Seu apetite se tornou uma piada devida a tantas oscilações. Primeiro, a fome não vinha, escapava dos dedos e Denki simplesmente não possuía ânimo para colocar comida na boca ou mastigar. O pensamento de ter sustento descendo pela garganta doía, a ideia em ficar satisfeito mesmo que com algumas coletes de arroz o fazia subir uma ânsia de vômito tão grande que ficava minutos parado. Convencendo a si mesmo de como aquilo não valia a pena o esforço.

Então viera a compulsão em comer tudo que via pela frente.

Punhado de açúcar puro, grãos, gramas pesados de carne, bebendo suco até a barriga inchar, repetia pratos pelo menos três vezes e depois beber litros de água. Tudo aquilo para adquirir o mau hábito de enfiar o dedo na garganta e despejar as refeições pesadas dentro da privada com o cérebro gritando por comer demais. Não adiantava, pois acabava fazendo de novo e entrando em novos conflitos onde a própria mente sempre o traia.

Mas gostava de dizer que estava feliz pela mãe lidar bem com o luto. Apesar de chegar em casa tarde do trabalho como enfermeira, carregando remédios abaixo de seus braços enquanto conversava alegremente pelo telefone com alguém, Denki se permitia sorrir. E durava somente dois segundos, quando ela notava a forma que os lábios do filho ficavam erguidos minimamente, a mesma o olhava de forma indiferente, não deixando escolhas então a não ser desfazer o sorriso com pedido de desculpas.

Não conseguiu cortar o cabelo, era cobrado pela mãe, porém seria impossível. Se apegou demais aos fios loiros ficando compridos e macios, aprendeu a pentea-los com dificuldade, a cada deslizar da escova novas lágrimas se formavam nos olhos. Precisou abafar o choro, não queria incomodar a felicidade da mãe.

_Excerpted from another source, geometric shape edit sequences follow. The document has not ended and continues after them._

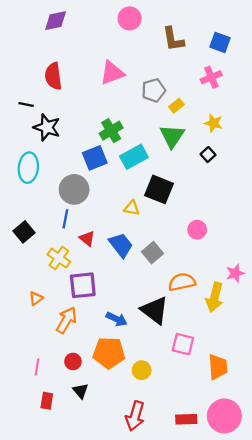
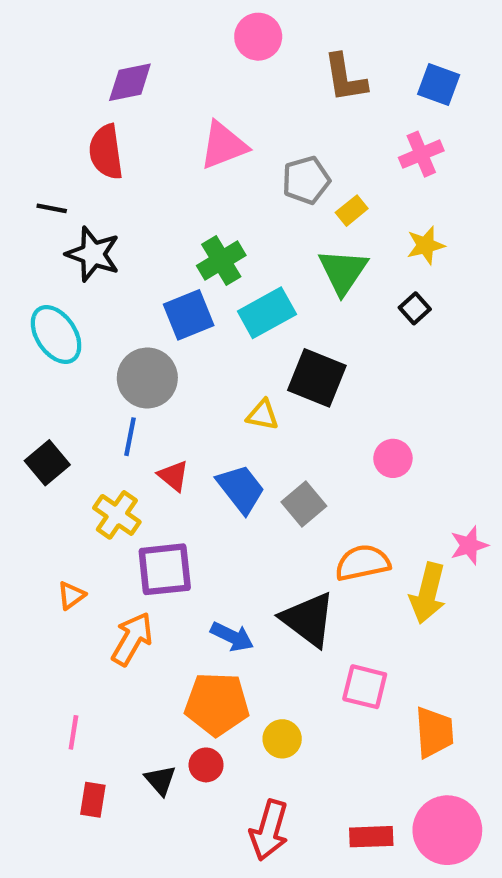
purple diamond: (56, 21) -> (130, 82), moved
yellow star: (213, 123) -> (426, 245), turned -30
cyan ellipse: (28, 168) -> (56, 334), turned -40
red circle: (73, 362) -> (206, 765), moved

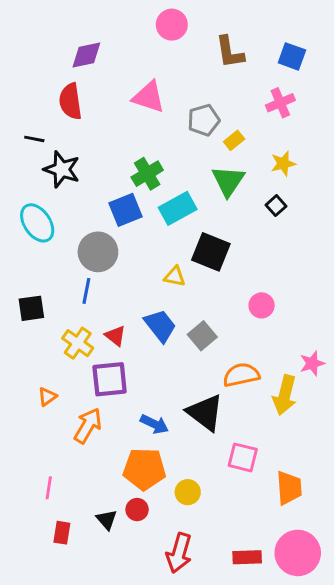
pink triangle: (223, 145) -> (149, 97), turned 39
black square: (47, 463) -> (31, 308), turned 32
red triangle: (173, 476) -> (115, 336), moved

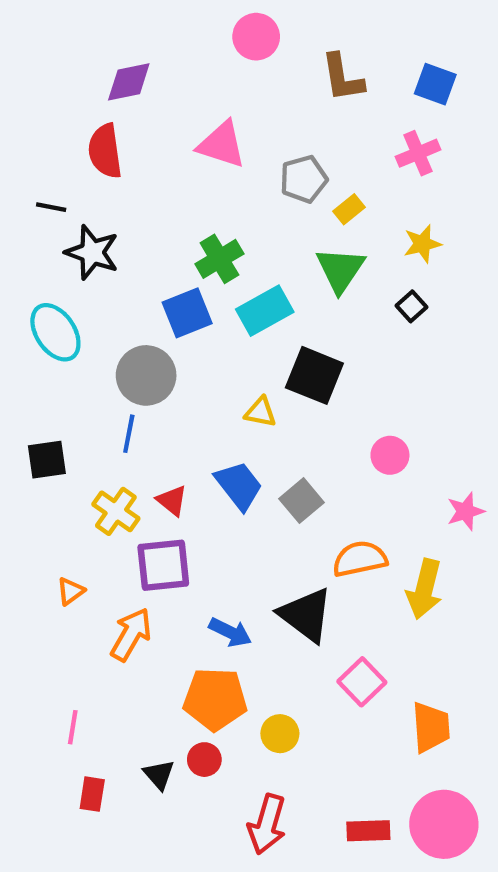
pink star: (312, 363) -> (465, 511), moved
pink square: (243, 457) -> (362, 682), turned 32

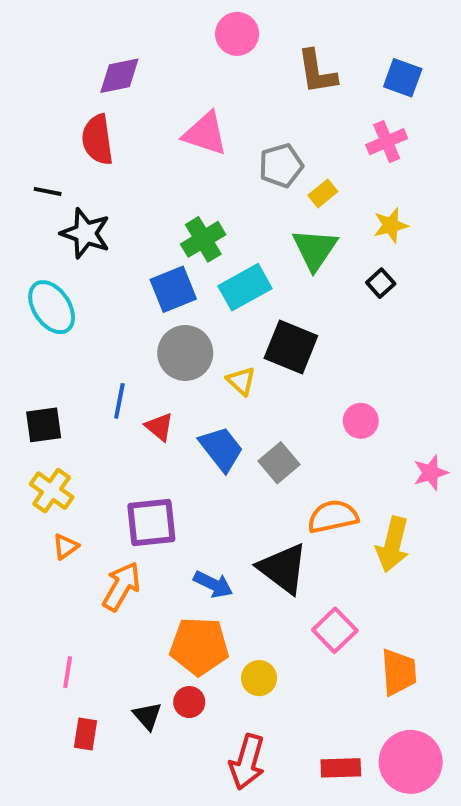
gray circle: (146, 375) -> (185, 353), moved
yellow triangle: (260, 412) -> (241, 381), turned 32
red triangle: (172, 501) -> (159, 427), moved
yellow cross: (116, 511) -> (52, 491), moved

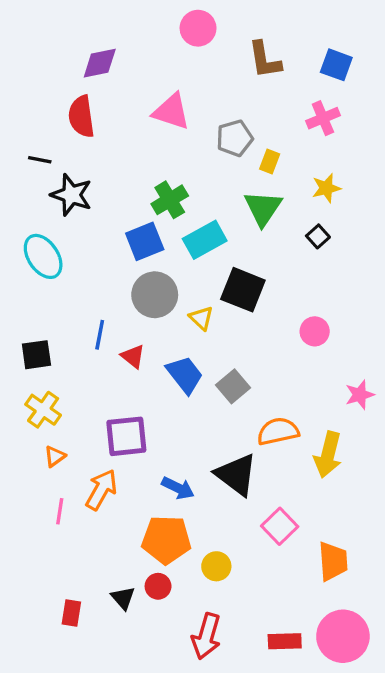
yellow rectangle: (323, 193) -> (270, 161), turned -30
pink circle: (361, 421) -> (315, 331), moved
pink line: (68, 672) -> (60, 511), moved

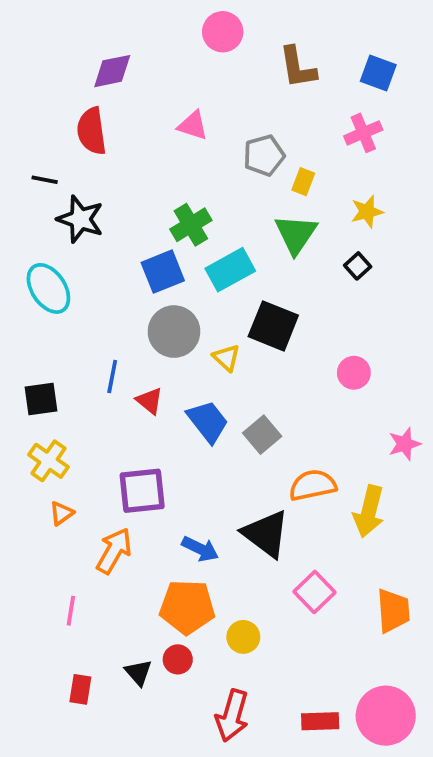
pink triangle: (171, 111) -> (193, 125), size x0.7
pink line: (60, 511) -> (71, 611), moved
orange trapezoid: (333, 561) -> (393, 611), moved

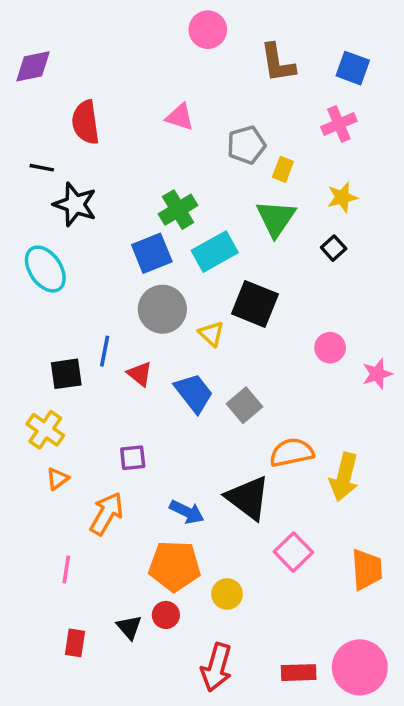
purple diamond: (112, 71) -> (33, 66), moved
black square: (41, 399) -> (66, 374), moved
pink star: (404, 444) -> (377, 374), moved
purple square: (142, 491) -> (133, 458), size x0.6

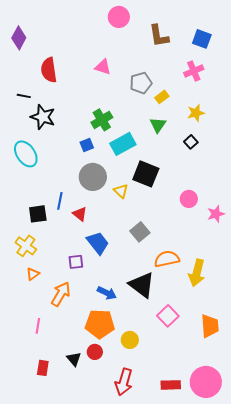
purple diamond: (33, 66) -> (19, 38), turned -50
yellow rectangle: (283, 169) -> (162, 97), turned 32
green triangle: (276, 218) -> (158, 125), size x0.7
blue square: (152, 253) -> (87, 145), size x0.6
blue trapezoid: (194, 393) -> (98, 243), moved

Ela não parecia se importar muito também, mas seus pensamentos estavam inertes em observar como o mundo ficou mais cinza e o vazio dentro de si ficava maior. Acreditando ser fome, no horário da janta ficou decidido a não vomitar como havia feito mais cedo, e sua mãe havia notado. Segundo ela, observava atentamente a forma diferente que Kaminari engolia, após vomitar a garganta ficava machucada e a mínima tarefa de beber água passava a sensação de engolir mil facas. Kaminari esquecia de limpar os dedos e ela sabia como seus dígitos estavam úmidos, sempre aqueles mesmos dois que ele inocentemente iria segurar já mão dela. Porém sempre em gestos rápidos e com expressões de nojo era capaz de driblar.

Anos depois ele descobriria amargamente de quem havia herdado a perfeita mania de reparar todos os detalhes e saber como manipula-los em si mesmo.

— Por que está sorrindo? — Saori perguntou em desconforto, a carranca no rosto esboçando desconforto enquanto remexia calmamente uma panela de sopa no fogão.

— E-eu quero estar feliz pra você, Okaasan! — Respondeu com o sorriso tremulando nos lábios. A mulher loiro parou de mexer a panela, e lentamente olhou por cima do ombro, aquele olhar dourado fizera Denki estremecer e começar a gaguejar um pouco.

— Péssimo mentiroso. — Murmurou. — Não consegue aceitar que nunca vai ser feliz por mais que sorria?

Então o sorriso fora aos poucos embora, dando assim lugar para o conforto no corpo de Saori que emitiu uma risada descontraída antes de voltar a mexer na panela.

Se nunca seria feliz, passou a esquecer como era a sensação de felicidade. Mesmo ela estando presente sempre com o pai quando vivo. Ficara tão afundado nas próprias tristezas alucinantes que novamente não percebeu o que Saori fazia, até ouvir o barulho da tigela sendo colocada suavemente sobre a mesa.